The records:
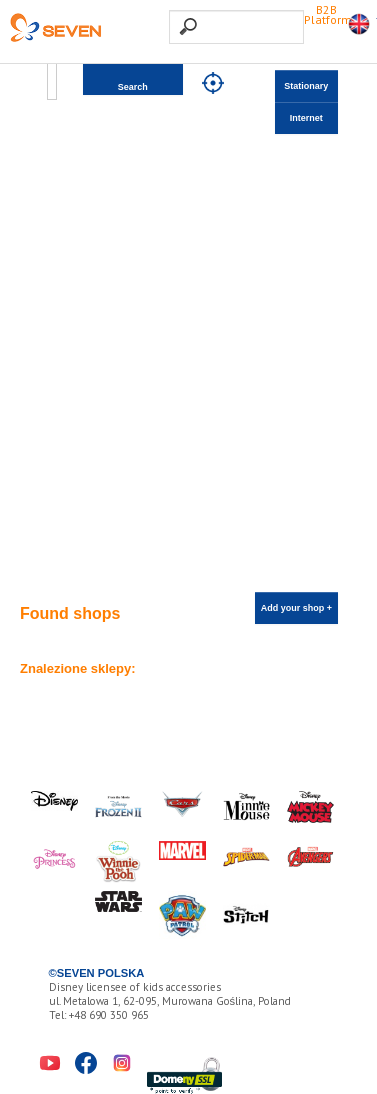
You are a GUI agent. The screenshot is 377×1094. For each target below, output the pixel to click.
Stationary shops (306, 91)
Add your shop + (296, 608)
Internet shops (306, 123)
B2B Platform (328, 14)
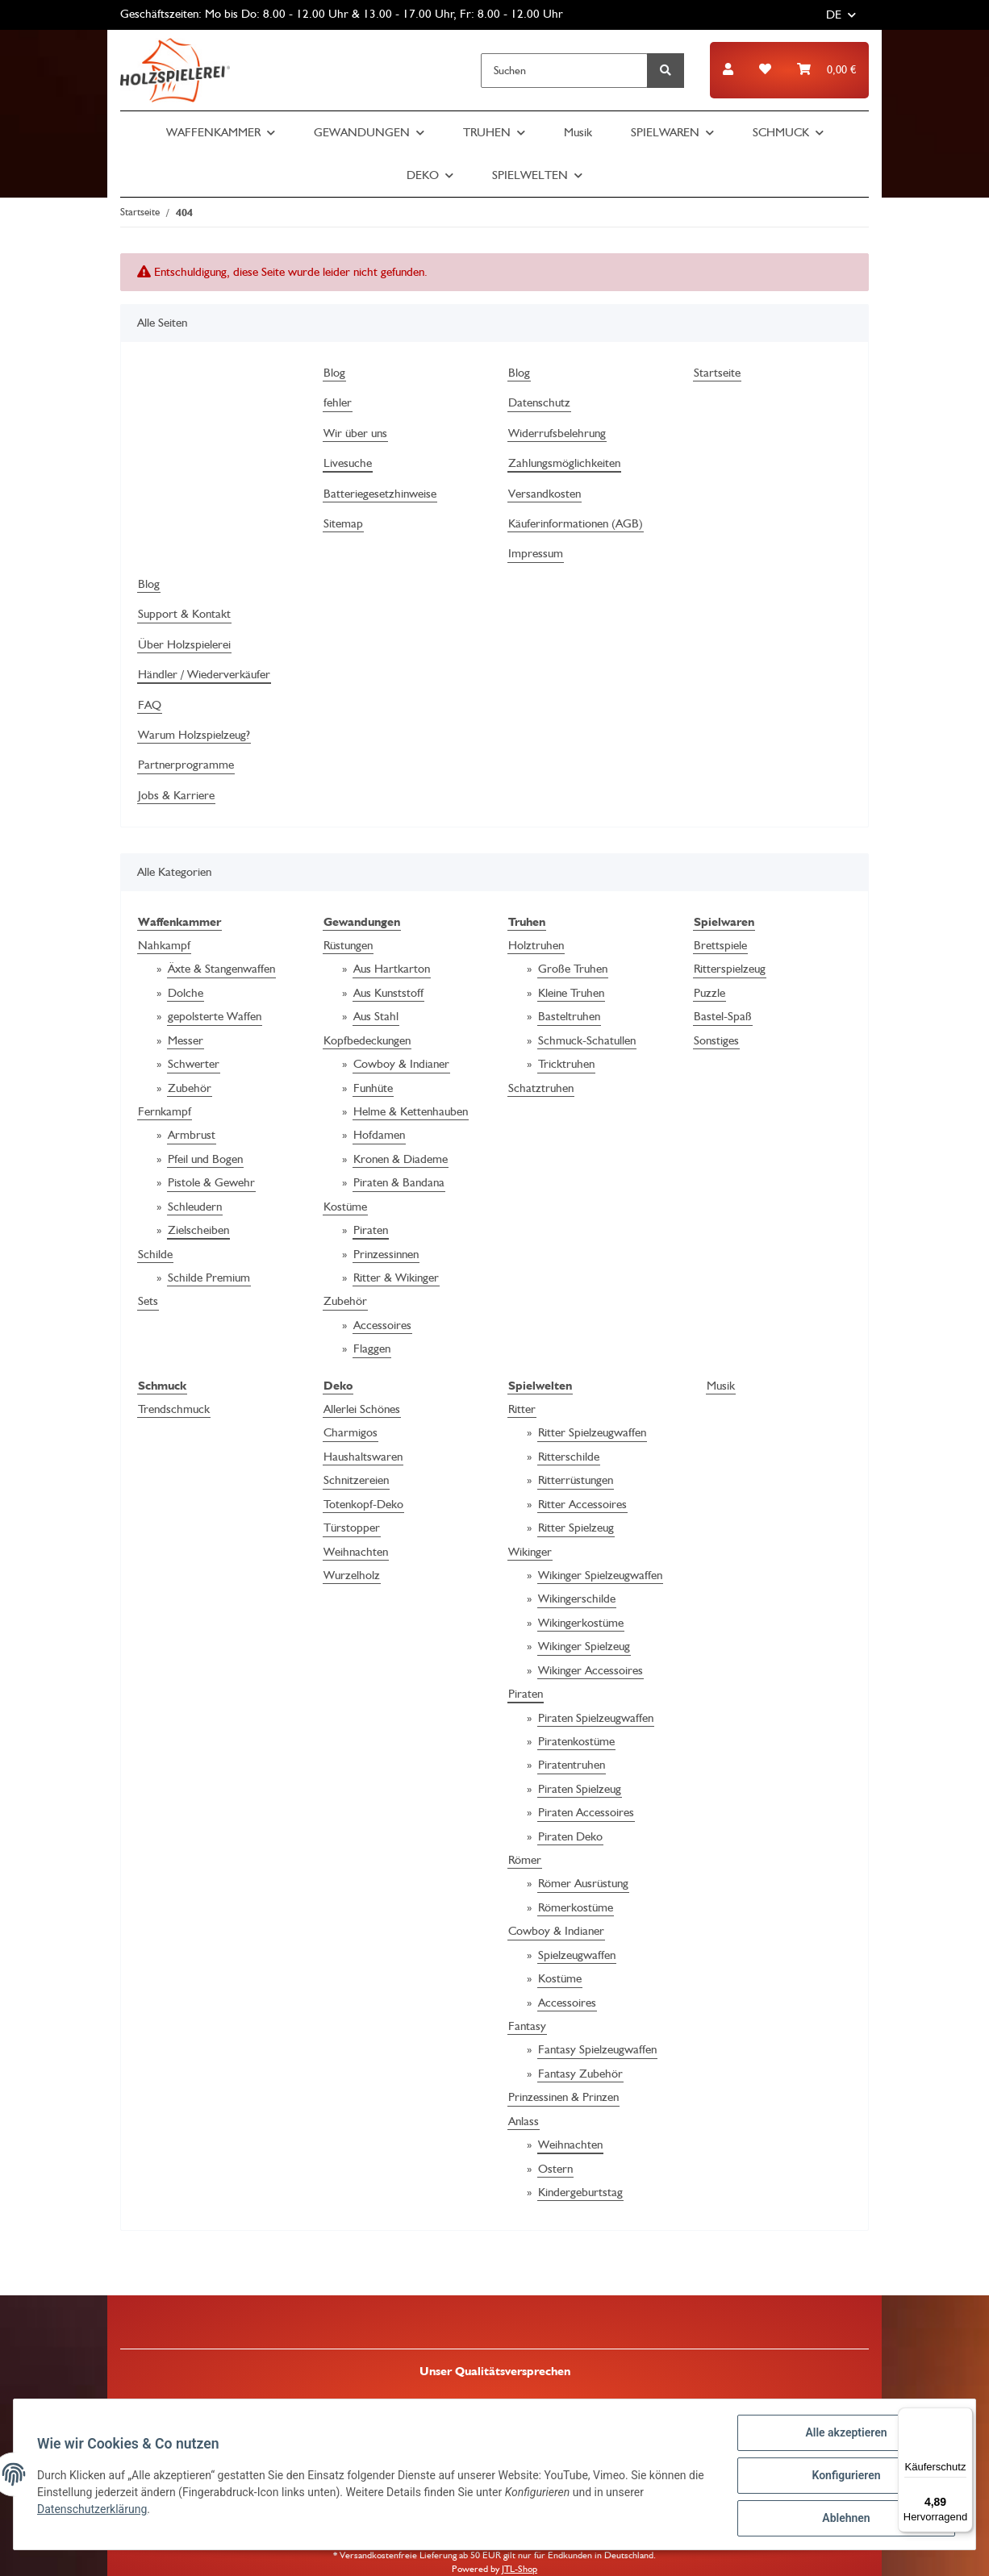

How to complete this task:
Your answer should hold only the lines from the one with "Stationary shops (306, 91)" through the final line of the listing above, transcribed exactly and without pictures.

Answer to this problem:
Stationary shops (306, 91)
Add your shop + (296, 608)
Internet shops (306, 123)
B2B Platform (328, 14)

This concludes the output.